Find the line with "On en reste là" in the records below. Output exactly from there until after the line with "thời cập nhật", without pictures.

## The input
==============================
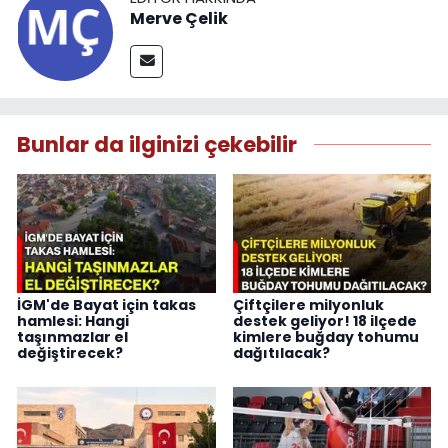
Merve Çelik
Bunlar da ilginizi çekebilir
İGM'de Bayat için takas
Çiftçilere milyonluk
hamlesi: Hangi
destek geliyor! 18 ilçede
taşınmazlar el
kimlere buğday tohumu
değiştirecek?
dağıtılacak?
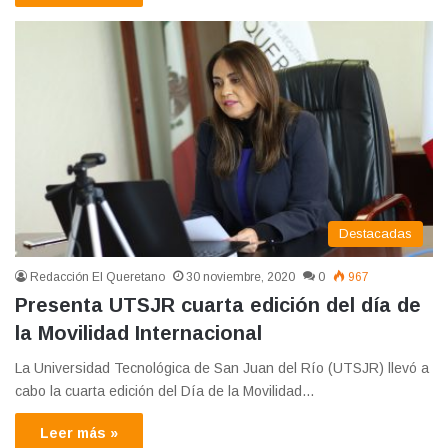
Destacadas
Redacción El Queretano
30 noviembre, 2020
0
967
Presenta UTSJR cuarta edición del día de
la Movilidad Internacional
La Universidad Tecnológica de San Juan del Río (UTSJR) llevó a
cabo la cuarta edición del Día de la Movilidad…
Leer más »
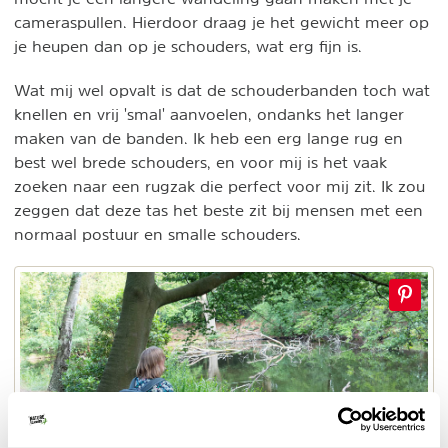
cameraspullen. Hierdoor draag je het gewicht meer op
je heupen dan op je schouders, wat erg fijn is.
Wat mij wel opvalt is dat de schouderbanden toch wat
knellen en vrij 'smal' aanvoelen, ondanks het langer
maken van de banden. Ik heb een erg lange rug en
best wel brede schouders, en voor mij is het vaak
zoeken naar een rugzak die perfect voor mij zit. Ik zou
zeggen dat deze tas het beste zit bij mensen met een
normaal postuur en smalle schouders.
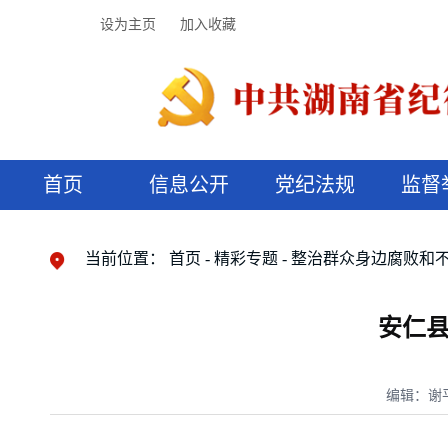
设为主页
加入收藏
首页
信息公开
党纪法规
监督
领导机构
党内法规
监督曝光
执纪审查
廉润湖湘
资料库
工作程序
国家法律
信访举报
党纪政务处分
湖湘好家风
组织机构
纪法课堂
清风文苑
预决算信
漫说纪法
当前位置：
首页
精彩专题
整治群众身边腐败和
安仁
编辑：谢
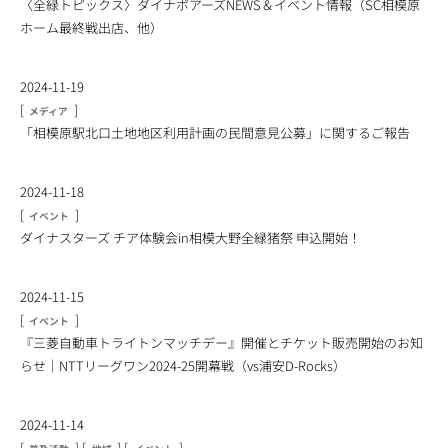
〈全緑トピックス〉ダイナボアーズNEWS＆イベント情報（SC相模原
ホーム最終戦出店、他）
2024-11-19
[
]
メディア
「相模原駅北口土地地区利用計画の民間意見公募」に関するご報告
2024-11-18
[
]
イベント
ダイナスターズ チア体験会in相模大野全緑猪祭 申込開始！
2024-11-15
[
]
イベント
『三菱自動車トライトンマッチデー』開催とチケット販売開始のお知
らせ｜NTTリーグワン2024-25開幕戦（vs浦安D-Rocks）
2024-11-14
[
]
[
]
[
]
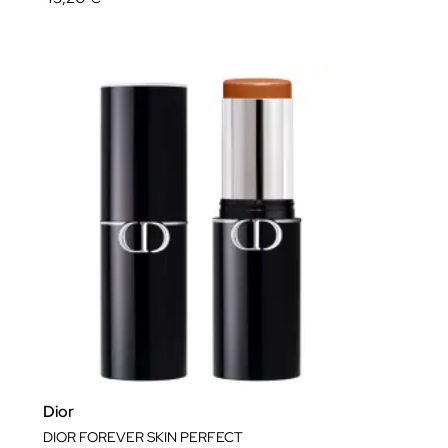
Dior
DIOR FOREVER SKIN PERFECT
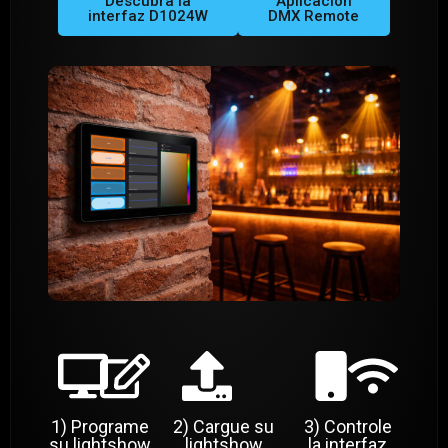
Descubra la
Aplicación
interfaz D1024W
DMX Remote
1) Programe
2) Cargue su
3) Controle
su lightshow
lightshow
la interfaz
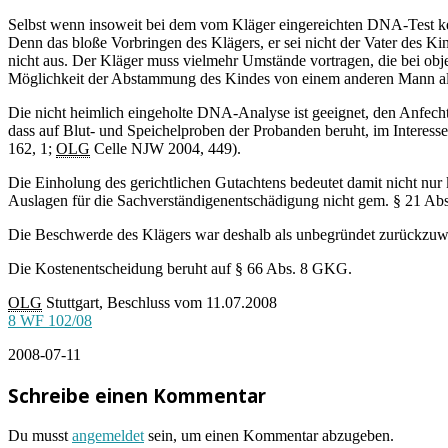
Selbst wenn insoweit bei dem vom Kläger eingereichten DNA-Test kei
Denn das bloße Vorbringen des Klägers, er sei nicht der Vater des Ki
nicht aus. Der Kläger muss vielmehr Umstände vortragen, die bei ob
Möglichkeit der Abstammung des Kindes von einem anderen Mann als 
Die nicht heimlich eingeholte DNA-Analyse ist geeignet, den Anfecht
dass auf Blut- und Speichelproben der Probanden beruht, im Intere
162, 1;
OLG
Celle NJW 2004, 449).
Die Einholung des gerichtlichen Gutachtens bedeutet damit nicht nur 
Auslagen für die Sachverständigenentschädigung nicht gem. § 21 Ab
Die Beschwerde des Klägers war deshalb als unbegründet zurückzuw
Die Kostenentscheidung beruht auf § 66 Abs. 8 GKG.
OLG
Stuttgart, Beschluss vom 11.07.2008
8 WF 102/08
2008-07-11
Schreibe einen Kommentar
Du musst
angemeldet
sein, um einen Kommentar abzugeben.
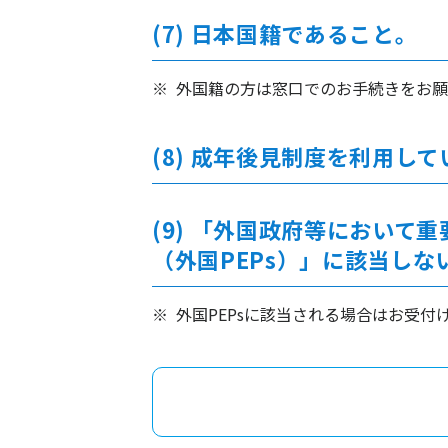
(7) 日本国籍であること
外国籍の方は窓口でのお手続きをお願
(8) 成年後見制度を利用し
(9) 「外国政府等におい
（外国PEPs）」に該当しな
外国PEPsに該当される場合はお受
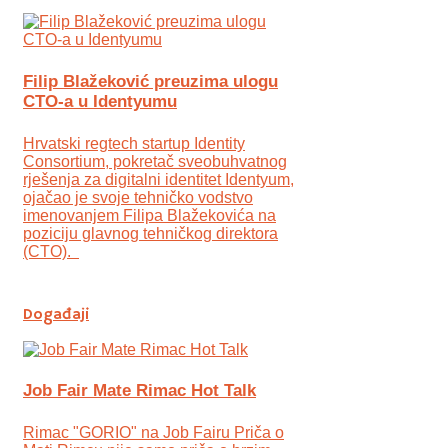
Filip Blažeković preuzima ulogu
CTO-a u Identyumu
Hrvatski regtech startup Identity
Consortium, pokretač sveobuhvatnog
rješenja za digitalni identitet Identyum,
ojаčao je svoje tehničko vodstvo
imenovanjem Filipa Blažekovića na
poziciju glavnog tehničkog direktora
(CTO).
Događaji
Job Fair Mate Rimac Hot Talk
Rimac "GORIO" na Job Fairu Priča o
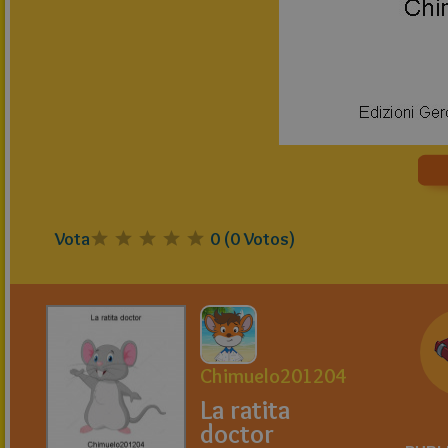
Vota
0
(
0
Votos)
Chimuelo201204
La ratita
doctor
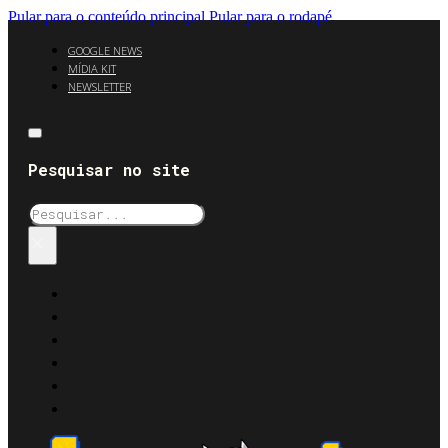
Pular para o conteúdo principal
Pular para o rodapé
GOOGLE NEWS
MÍDIA KIT
NEWSLETTER
Pesquisar no site
Pesquisar
×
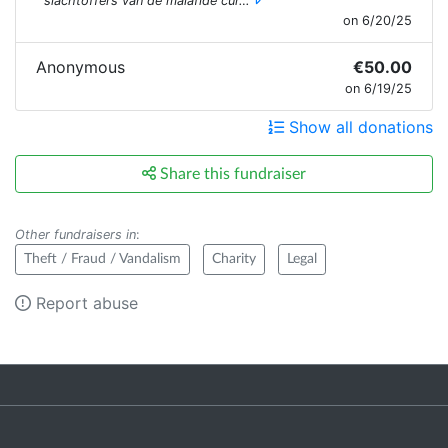
slachtoffers van de malafide cur…
on 6/20/25
Anonymous
€50.00
on 6/19/25
Show all donations
Share this fundraiser
Other fundraisers in
:
Theft / Fraud / Vandalism
Charity
Legal
Report abuse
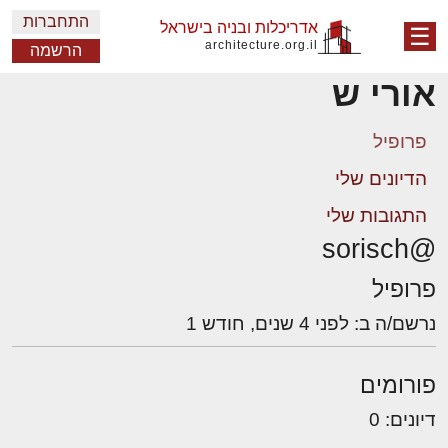
התחברות
אדריכלות ובניה בישראל
☰
architecture.org.il
הרשמה
אורי ש
פרופיל
הדיונים שלי
התגובות שלי
@sorisch
פרופיל
נרשם/ה ב: לפני 4 שנים, חודש 1
פורומים
דיונים: 0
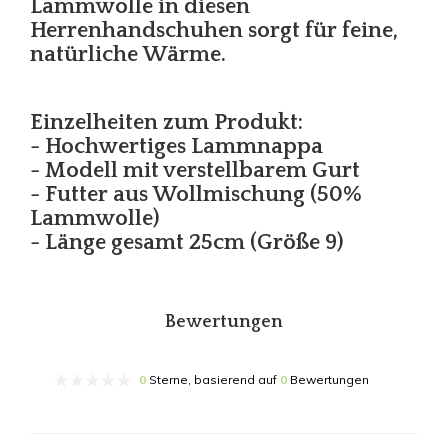
Lammwolle in diesen
Herrenhandschuhen sorgt für feine,
natürliche Wärme.
Einzelheiten zum Produkt:
- Hochwertiges Lammnappa
- Modell mit verstellbarem Gurt
- Futter aus Wollmischung (50%
Lammwolle)
- Länge gesamt 25cm (Größe 9)
Bewertungen
0
Sterne, basierend auf
0
Bewertungen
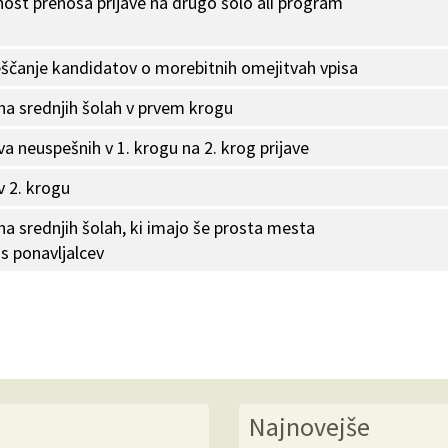
ost prenosa prijave na drugo šolo ali program
ščanje kandidatov o morebitnih omejitvah vpisa
 na srednjih šolah v prvem krogu
va neuspešnih v 1. krogu na 2. krog prijave
v 2. krogu
na srednjih šolah, ki imajo še prosta mesta
is ponavljalcev
Najnovejše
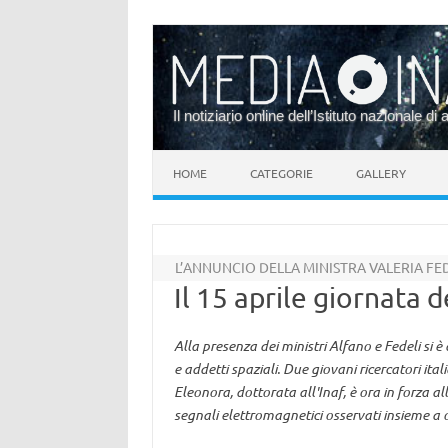
Il notiziario online dell’Istituto nazionale di 
Vai al contenuto
HOME
CATEGORIE
GALLERY
L’ANNUNCIO DELLA MINISTRA VALERIA FE
Il 15 aprile giornata d
Alla presenza dei ministri Alfano e Fedeli si 
e addetti spaziali. Due giovani ricercatori ita
Eleonora, dottorata all'Inaf, è ora in forza a
segnali elettromagnetici osservati insieme a 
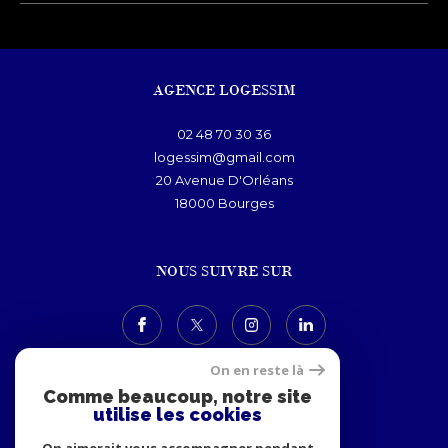
AGENCE LOGESSIM
02 48 70 30 36
logessim@gmail.com
20 Avenue D'Orléans
18000
bourges
NOUS SUIVRE SUR
On en reste là
Comme beaucoup, notre site
utilise les cookies
ADHÉRENTS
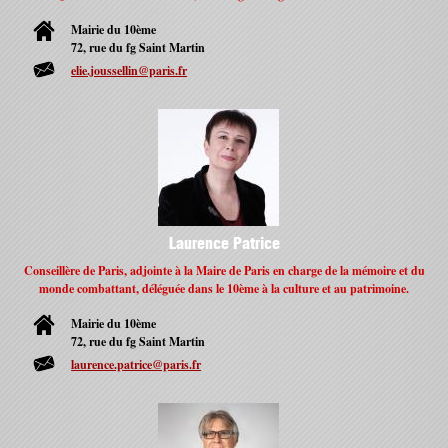
Mairie du 10ème
72, rue du fg Saint Martin
elie.joussellin@paris.fr
Laurence Patrice
Conseillère de Paris, adjointe à la Maire de Paris en charge de la mémoire et du
monde combattant, déléguée dans le 10ème à la culture et au patrimoine.
Mairie du 10ème
72, rue du fg Saint Martin
laurence.patrice@paris.fr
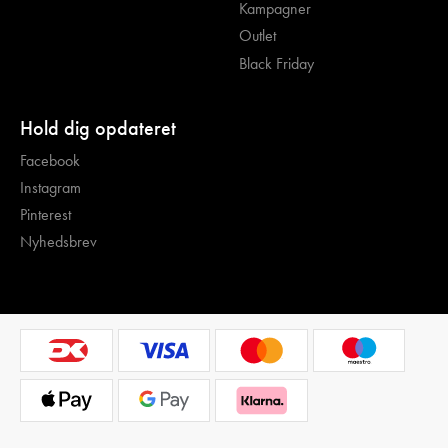
Kampagner
Outlet
Black Friday
Hold dig opdateret
Facebook
Instagram
Pinterest
Nyhedsbrev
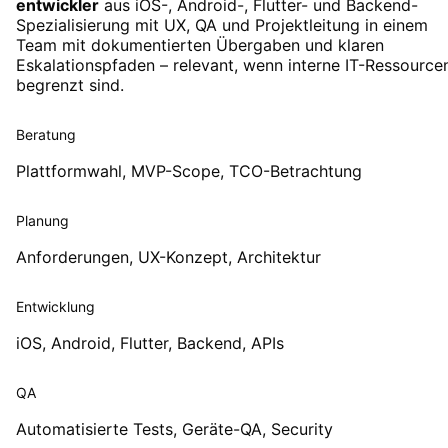
entwickler
aus iOS-, Android-, Flutter- und Backend-
Spezialisierung mit UX, QA und Projektleitung in einem
Team mit dokumentierten Übergaben und klaren
Eskalationspfaden – relevant, wenn interne IT-Ressource
begrenzt sind.
Beratung
Plattformwahl, MVP-Scope, TCO-Betrachtung
Planung
Anforderungen, UX-Konzept, Architektur
Entwicklung
iOS, Android, Flutter, Backend, APIs
QA
Automatisierte Tests, Geräte-QA, Security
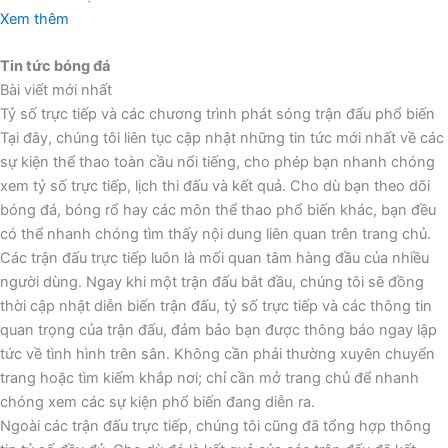
Xem thêm
Tin tức bóng đá
Bài viết mới nhất
Tỷ số trực tiếp và các chương trình phát sóng trận đấu phổ biến
Tại đây, chúng tôi liên tục cập nhật những tin tức mới nhất về các
sự kiện thể thao toàn cầu nổi tiếng, cho phép bạn nhanh chóng
xem tỷ số trực tiếp, lịch thi đấu và kết quả. Cho dù bạn theo dõi
bóng đá, bóng rổ hay các môn thể thao phổ biến khác, bạn đều
có thể nhanh chóng tìm thấy nội dung liên quan trên trang chủ.
Các trận đấu trực tiếp luôn là mối quan tâm hàng đầu của nhiều
người dùng. Ngay khi một trận đấu bắt đầu, chúng tôi sẽ đồng
thời cập nhật diễn biến trận đấu, tỷ số trực tiếp và các thông tin
quan trọng của trận đấu, đảm bảo bạn được thông báo ngay lập
tức về tình hình trên sân. Không cần phải thường xuyên chuyển
trang hoặc tìm kiếm khắp nơi; chỉ cần mở trang chủ để nhanh
chóng xem các sự kiện phổ biến đang diễn ra.
Ngoài các trận đấu trực tiếp, chúng tôi cũng đã tổng hợp thông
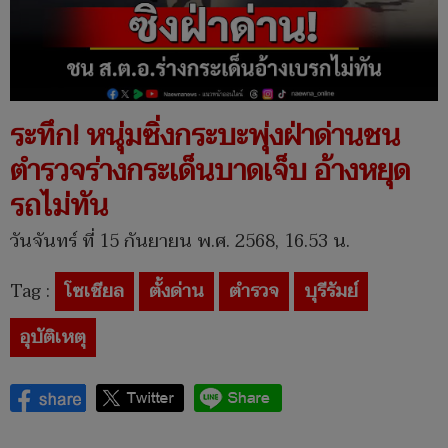
ระทึก! หนุ่มซิ่งกระบะพุ่งฝ่าด่านชน
ตำรวจร่างกระเด็นบาดเจ็บ อ้างหยุด
รถไม่ทัน
วันจันทร์ ที่ 15 กันยายน พ.ศ. 2568, 16.53 น.
Tag :
โซเชียล
ตั้งด่าน
ตำรวจ
บุรีรัมย์
อุบัติเหตุ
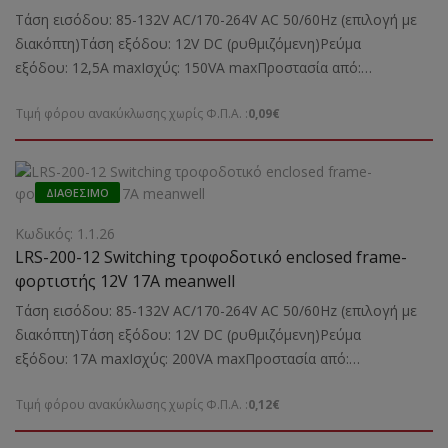
Τάση εισόδου: 85-132V AC/170-264V AC 50/60Hz (επιλογή με
διακόπτη)Τάση εξόδου: 12V DC (ρυθμιζόμενη)Ρεύμα
εξόδου: 12,5A maxΙσχύς: 150VA maxΠροστασία από:
Bραχυκύκλωμα,υπερφόρτωσηΚατάλληλο για: Την τροφοδοσία
Τιμή φόρου ανακύκλωσης χωρίς Φ.Π.Α. :
0,09€
καμερών και άλλων ηλεκτρονικών συσκευώνΔιαστάσεις:
159Χ97Χ30 mmΒάρος: 0,48 kgr
ΔΙΑΘΈΣΙΜΟ
Κωδικός: 1.1.26
LRS-200-12 Switching τροφοδοτικό enclosed frame-
φορτιστής 12V 17A meanwell
Τάση εισόδου: 85-132V AC/170-264V AC 50/60Hz (επιλογή με
διακόπτη)Τάση εξόδου: 12V DC (ρυθμιζόμενη)Ρεύμα
εξόδου: 17A maxΙσχύς: 200VA maxΠροστασία από:
Bραχυκύκλωμα,υπερφόρτωσηΚατάλληλο για: Την τροφοδοσία
Τιμή φόρου ανακύκλωσης χωρίς Φ.Π.Α. :
0,12€
καμερών και άλλων ηλεκτρονικών συσκευώνΔιαστάσεις:
215Χ115Χ30 mmΒάρος: 0,66 kgr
==============================
## Written answer
On en reste là
Comme beaucoup, notre site
utilise les cookies
ADHÉRENTS
Mairie du 10ème
72, rue du fg Saint Martin
elie.joussellin@paris.fr
Laurence Patrice
Conseillère de Paris, adjointe à la Maire de Paris en charge de la mémoire et du
monde combattant, déléguée dans le 10ème à la culture et au patrimoine.
Mairie du 10ème
72, rue du fg Saint Martin
laurence.patrice@paris.fr
Kampagner
Outlet
Black Friday
Hold dig opdateret
Facebook
Instagram
Pinterest
Nyhedsbrev
entwickler
aus iOS-, Android-, Flutter- und Backend-
Spezialisierung mit UX, QA und Projektleitung in einem
Team mit dokumentierten Übergaben und klaren
Eskalationspfaden – relevant, wenn interne IT-Ressource
begrenzt sind.
Beratung
Plattformwahl, MVP-Scope, TCO-Betrachtung
Planung
Anforderungen, UX-Konzept, Architektur
Entwicklung
iOS, Android, Flutter, Backend, APIs
QA
Automatisierte Tests, Geräte-QA, Security
Xem thêm
Tin tức bóng đá
Bài viết mới nhất
Tỷ số trực tiếp và các chương trình phát sóng trận đấu phổ biến
Tại đây, chúng tôi liên tục cập nhật những tin tức mới nhất về các
sự kiện thể thao toàn cầu nổi tiếng, cho phép bạn nhanh chóng
xem tỷ số trực tiếp, lịch thi đấu và kết quả. Cho dù bạn theo dõi
bóng đá, bóng rổ hay các môn thể thao phổ biến khác, bạn đều
có thể nhanh chóng tìm thấy nội dung liên quan trên trang chủ.
Các trận đấu trực tiếp luôn là mối quan tâm hàng đầu của nhiều
người dùng. Ngay khi một trận đấu bắt đầu, chúng tôi sẽ đồng
thời cập nhật diễn biến trận đấu, tỷ số trực tiếp và các thông tin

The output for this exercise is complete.